失言による法務大臣の辞任について | 第6の権力 logic starの逆説

失言による法務大臣の辞任について

平成22年11月22日に、柳田法務大臣が失言の責任をとって辞任しました。

この件については、辞任する前にエントリーをしたかったのですが、かなり遅れてしまいました。


さて、この失言というのは、報道によると、11月14日に、地元のパーティで「法務大臣はいいですよ、“個別事案はお答えを差し控える” “法と証拠に基づいて適切にやっている” 法務大臣は、この2つ覚えておけばいい」と発言したということです。

この柳田法務大臣の発言は、パーティでのことだそうですので、おそらくジョークではないかと思います。他人を悪く言うわけでもなく、自分がやっている法務大臣の仕事についてのジョークですので、それをとりあげて非難するというのはいかがなものかと思いますが、以下では、発言の内容については踏み込まずに、仮に失言であったとしても辞任させるべきでhなかったという趣旨で、辞任反対論を書いてみたいと思います。


大臣が失言で辞任することが最近増えていますが、そのきっかけとなったのは、平成19年1月に当時の柳沢厚生労働大臣が「産む機械の数は決まっている」と発言し、2月に責任をとって辞任したことだと思います。

この「産む機械」発言については、別のエントリーに書いてありますので、そちらをご覧ください。


http://ameblo.jp/logic--star/entry-10727205326.html


この柳沢氏の「産む機械」発言が仮に失言であったとしても、やめるべきではなかったと思います。

それは、閣僚の評価は、こうした国会や政府の外での発言によってなされるべきではなく、どのような仕事をしたのか、あるいは、しなかったのか、ということで評価をされるべきだと思うからです。
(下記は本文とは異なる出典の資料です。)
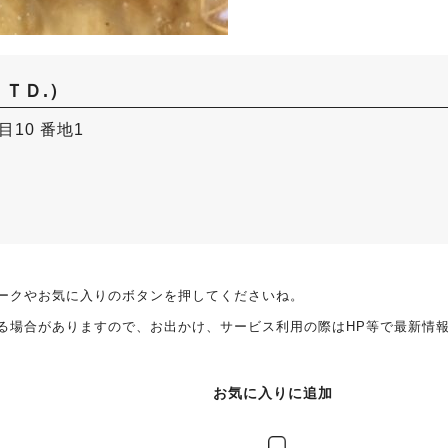
ＬＴＤ.）
目10 番地1
ークやお気に入りのボタンを押してくださいね。
る場合がありますので、お出かけ、サービス利用の際はHP等で最新情
お気に入りに追加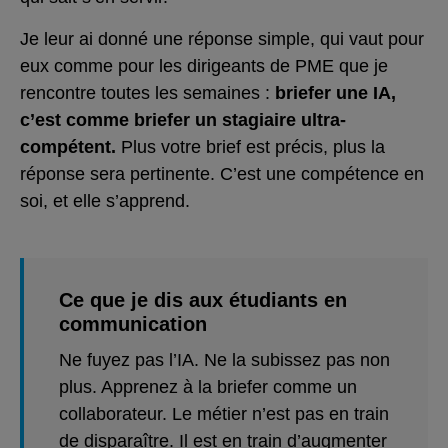
Je leur ai donné une réponse simple, qui vaut pour
eux comme pour les dirigeants de PME que je
rencontre toutes les semaines :
briefer une IA,
c’est comme briefer un stagiaire ultra-
compétent.
Plus votre brief est précis, plus la
réponse sera pertinente. C’est une compétence en
soi, et elle s’apprend.
Ce que je dis aux étudiants en
communication
Ne fuyez pas l’IA. Ne la subissez pas non
plus. Apprenez à la briefer comme un
collaborateur. Le métier n’est pas en train
de disparaître. Il est en train d’augmenter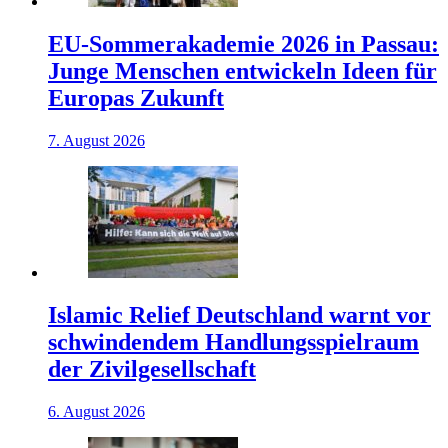
EU-Sommerakademie 2026 in Passau:
Junge Menschen entwickeln Ideen für
Europas Zukunft
7. August 2026
Islamic Relief Deutschland warnt vor
schwindendem Handlungsspielraum
der Zivilgesellschaft
6. August 2026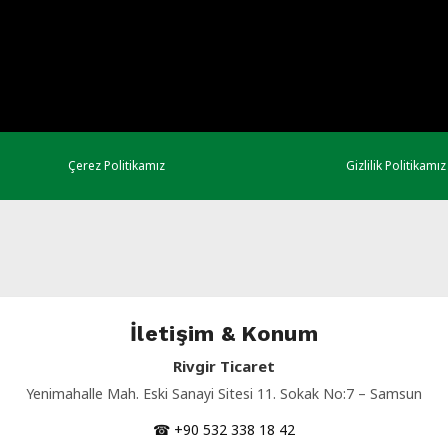
Çerez Politikamız
Gizlilik Politikamız
İletişim & Konum
Rivgir Ticaret
Yenimahalle Mah. Eski Sanayi Sitesi 11. Sokak No:7 – Samsun
☎ +90 532 338 18 42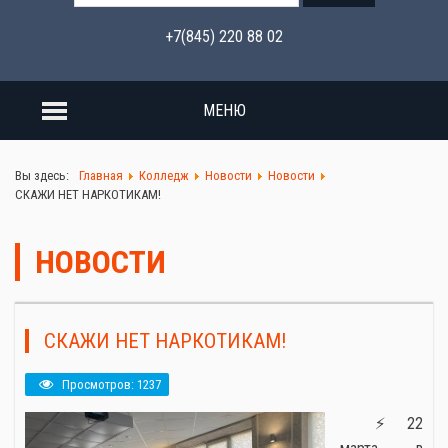
+7(845) 220 88 02
МЕНЮ
Вы здесь:
Главная
Колледж
Новости
Новости
СКАЖИ НЕТ НАРКОТИКАМ!
НОВОСТИ
СКАЖИ НЕТ НАРКОТИКАМ!
Просмотров: 1237
⚡22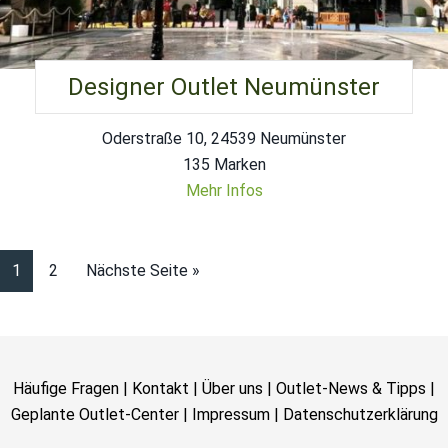
Designer Outlet Neumünster
Oderstraße 10, 24539 Neumünster
135 Marken
Mehr Infos
1
2
Nächste Seite »
Häufige Fragen
|
Kontakt
|
Über uns
|
Outlet-News & Tipps
|
Geplante Outlet-Center
|
Impressum
|
Datenschutzerklärung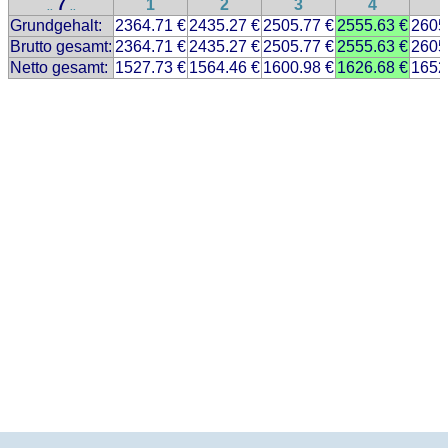
7
1
2
3
4
..
..
Grundgehalt:
2364.71 €
2435.27 €
2505.77 €
2555.63 €
2605
Brutto gesamt:
2364.71 €
2435.27 €
2505.77 €
2555.63 €
2605
Netto gesamt:
1527.73 €
1564.46 €
1600.98 €
1626.68 €
1652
よく「資質に問題がある」といったことが言われますが、よい仕事をできるのがよい資質であるはずです。

そして、いったん失言で責任をとることがおきれば、次からは、政敵も、マスコミも、失言を狙い、失言をとりあげることに注力するようになり、本来行われるべき政策についての議論や報道がなされなくなり、他方で、失言辞任が相次ぐことにより、政治や行政が停滞してしまうからです。


そして、実際にそのような事態になった、というのが、柳沢氏の「産む機械」発言の後で起こったことであり、そして、現在もそれが続いているのではないでしょうか。


柳田法務大臣の発言が仮に失言であったとしても、「失言では辞めない、辞めさせない」と勇気をもって言うことが、正常化への道であったのではないか、と思うのです。


もちろん、政策判断を誤った、あるいは、仕事をしていないということがあれば、それは批判し、場合によっては辞任を求めるということもあってよいことです。大臣に対しては、国会や政府の外での失言ではなく、国会や政府での仕事に対して批判がなされるべきではないでしょうか。